Мэл, снимая на ходу футболку, швырнул ее в изголовье кровати и, раздвинув дверцы встроенного шкафа, достал оттуда майку.
- Эва, проходи, - кивнул приглашающе. - На диване спать не будешь. Не надейся.
Присев на краешек кровати, я покачалась.
- Здорово пружинит.
- На досках не сплю. Устраивайся пока. Я скоро вернусь.
Мэл подхватил футболку и вышел, а я с размаху завалилась на атласное стеганое покрывало и раскинула руки. Вспомнив о кольце, поднесла ладонь к глазам.
Подарок Мэла прочно закрепился на безымянном пальце - не провернуть и не снять. Кожа вокруг слегка припухла и отзывалась легкой ноющей болью, если надавливать посильнее.
Теперь я при цацках, как говорили у нас в интернате. На правой руке - подарок Некты, а на левой - фамильное кольцо Мэла. Обычное, ничем не примечательное. Ни вязи старинных символов, ни вспыхивающих на ободке таинственных знаков. И, по-моему, даже не золотое. Может, медное? Говорят, изделия из меди имеют красноватый отлив.
Невероятно. Мэл предложил, и я согласилась. Наверное, подсознательно очень хотела и поэтому посопротивлялась для виду, наплевав на отговорки и увещевания совести.

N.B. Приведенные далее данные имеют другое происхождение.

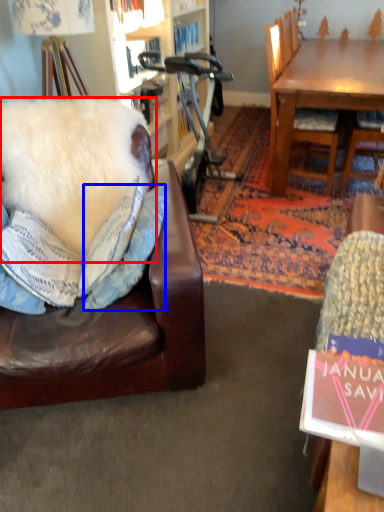 Question: Which object appears farthest to the camera in this image, pillow (highlighted by a red box) or pillow (highlighted by a blue box)?

Choices:
 (A) pillow
 (B) pillow

Answer: (A) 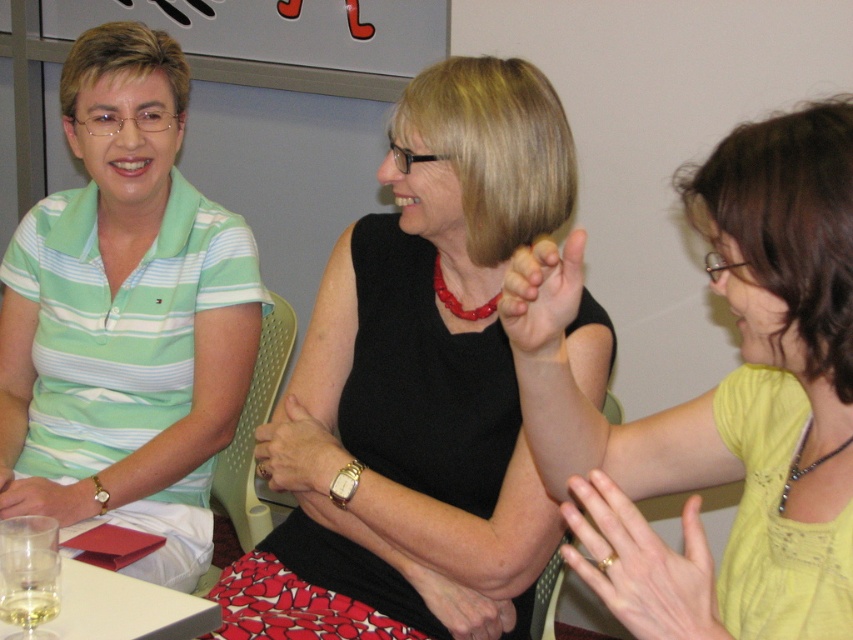 Is the position of clear glass wine glass at lower left more distant than that of smooth skin hand at center?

В конце концов, если потребуется, верну кольцо парню, а пока мы официально - пара. Крепче не бывает. Жених и невеста. Тьфу, до чего неловко звучит, но в груди щекотно, а на душе волнительно и тревожно.
Мэл не приходил, и мне стало скучно. Вскочив, я походила по спальне и полюбовалась отражением в зеркале, облаченным в пижамку, под которой прятался черный кружевной комплект. А потом ноги подвели меня к дверцам малозаметного шкафа-купе, сливавшегося со стеной.
Я прислушалась, хотя напрягай слух или не напрягай - все равно ничего не слышно, - и воровато раздвинула створки. Мэл не поступил бы так. Он порядочный и никогда не станет лазить по чужим вещам и нагло вторгаться в личное пространство. А я непорядочная, потому что захотела взглянуть, как живет столичный принц. Мой принц.
Костюмы в ряд - штук пятнадцать, не менее - серые, черные, темно-синие. Даже пижонский белый есть, причем с жилеткой. И галстуков - не перечесть. Интересно, Мэл покупает их сам, или ему дарят, к примеру, мама или сестра? Стопки рубашек заняли три полки, да еще на плечиках висит уйма наглаженных, и рядом свитера, пуловеры, джемперы, ветровки - и каждая вещь на отдельной вешалке. Вот аккуратист! Кто ему гладит? А кто стирает? Домработница? Носки занимают отдельную корзину. Не удивлюсь, если они тоже отутюжены и со стрелками.